From Ada, Ohio to Minneapolis, Minnesota.
Unless you're from the area, you probably had no idea the small Midwest town of Ada, home of just 2,500 people, was the origin of the footballs they will be using on Super Bowl Sunday.
In fact, all of the balls.
The first handoff in the Super Bowl doesn't happen on the field. It happens when Dan Riegle and the other factory workers at the Wilson plant burn the team names on the leather balls and hand them off to the site of the Super Bowl.
The balls have already been stitched, laced, and inflated. All that's left to do is to burn the names of the two representatives in the Super Bowl.
The work for the night begins one minute after the clock hits triple zeros on the second playoff game on NFL's Championship Sunday.
This year, the factory workers will burn "Philadelphia" and a familiar name, "New England," on every ball shipped to Minneapolis.

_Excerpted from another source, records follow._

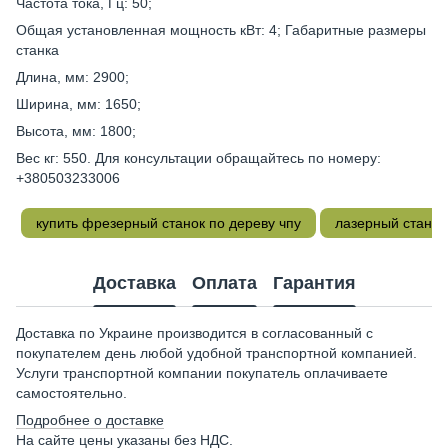
Частота тока, Гц: 50;
Общая установленная мощность кВт: 4; Габаритные размеры
станка
Длина, мм: 2900;
Ширина, мм: 1650;
Высота, мм: 1800;
Вес кг: 550. Для консультации обращайтесь по номеру:
+380503233006
купить фрезерный станок по дереву чпу
лазерный станок 
Доставка
Оплата
Гарантия
Доставка по Украине производится в согласованный с
покупателем день любой удобной транспортной компанией.
Услуги транспортной компании покупатель оплачиваете
самостоятельно.
Подробнее о доставке
На сайте цены указаны без НДС.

Not many people know of Ada, Ohio. The origin of the balls being used this Sunday is probably the last thing on the minds of the anxious fans in Philadelphia and New England.
But whether it's Santonio Holmes in the back of the end-zone, David Tyree's helmet, or whatever miraculous play happens Sunday, it's no secret to those in the Wilson factory in Ada, Ohio where each of those balls originally came from.